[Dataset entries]
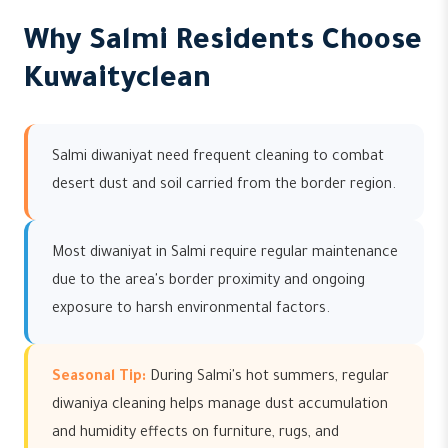
Why Salmi Residents Choose
Kuwaityclean
Salmi diwaniyat need frequent cleaning to combat
desert dust and soil carried from the border region.
Most diwaniyat in Salmi require regular maintenance
due to the area's border proximity and ongoing
exposure to harsh environmental factors.
Seasonal Tip:
During Salmi's hot summers, regular
diwaniya cleaning helps manage dust accumulation
and humidity effects on furniture, rugs, and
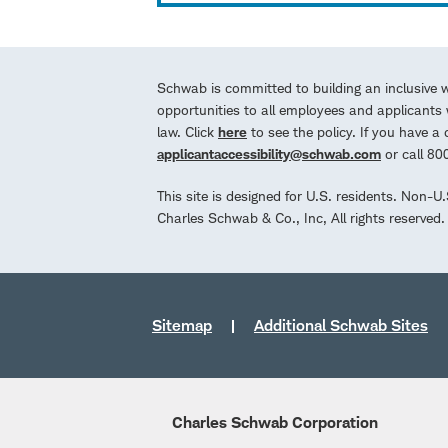
Schwab is committed to building an inclusive 
opportunities to all employees and applicants w
law. Click
here
to see the policy. If you have 
applicantaccessibility@schwab.com
or call 8
This site is designed for U.S. residents. Non-U
Charles Schwab & Co., Inc, All rights reserve
Sitemap
Additional Schwab Sites
Charles Schwab Corporation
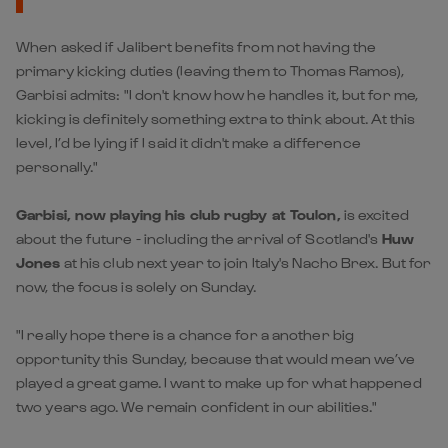
When asked if Jalibert benefits from not having the
primary kicking duties (leaving them to Thomas Ramos),
Garbisi admits: "I don't know how he handles it, but for me,
kicking is definitely something extra to think about. At this
level, I’d be lying if I said it didn't make a difference
personally."
Garbisi, now playing his club rugby at Toulon,
is excited
about the future - including the arrival of Scotland's
Huw
Jones
at his club next year to join Italy's Nacho Brex. But for
now, the focus is solely on Sunday.
"I really hope there is a chance for a another big
opportunity this Sunday, because that would mean we’ve
played a great game. I want to make up for what happened
two years ago. We remain confident in our abilities."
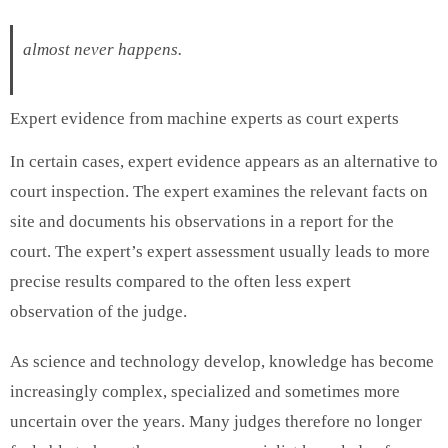
almost never happens.
Expert evidence from machine experts as court experts
In certain cases, expert evidence appears as an alternative to
court inspection. The expert examines the relevant facts on
site and documents his observations in a report for the
court. The expert’s expert assessment usually leads to more
precise results compared to the often less expert
observation of the judge.
As science and technology develop, knowledge has become
increasingly complex, specialized and sometimes more
uncertain over the years. Many judges therefore no longer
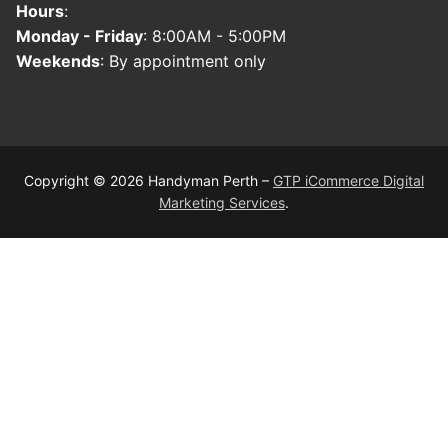
Hours
:
Monday - Friday
: 8:00AM - 5:00PM
Weekends
: By appointment only
Copyright © 2026 Handyman Perth –
GTP iCommerce Digital
Marketing Services
.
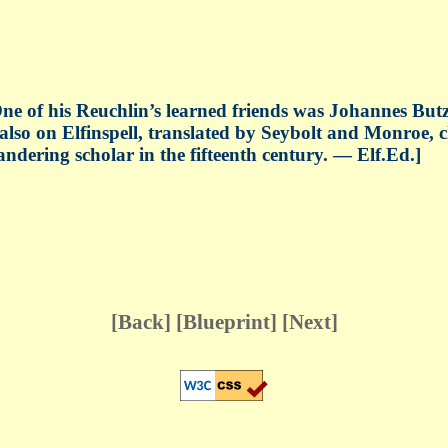
ne of his Reuchlin’s learned friends was Johannes Bu
 also on Elfinspell, translated by Seybolt and Monroe, 
ndering scholar in the fifteenth century. — Elf.Ed.]
[
Back
] [
Blueprint
] [
Next
]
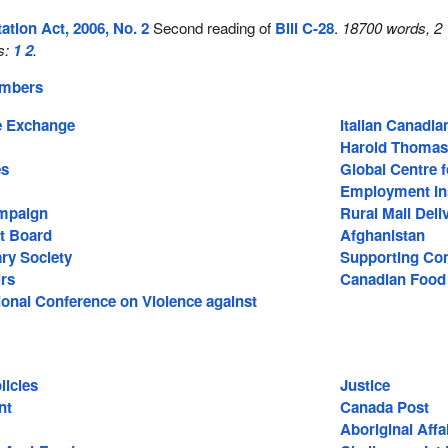
tion Act, 2006, No. 2
Second reading of
Bill C-28
.
18700 words, 2
s:
1
2
.
embers
 Exchange
Italian Canadi
Harold Thomas
es
Global Centre f
Employment In
mpaign
Rural Mail Deli
t Board
Afghanistan
ary Society
Supporting Com
irs
Canadian Food
ional Conference on Violence against
icies
Justice
nt
Canada Post
Aboriginal Affa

Exercise details. Reproduce every line above that contains the string "kicking".

Exercise response.
primary kicking duties (leaving them to Thomas Ramos),
kicking is definitely something extra to think about. At this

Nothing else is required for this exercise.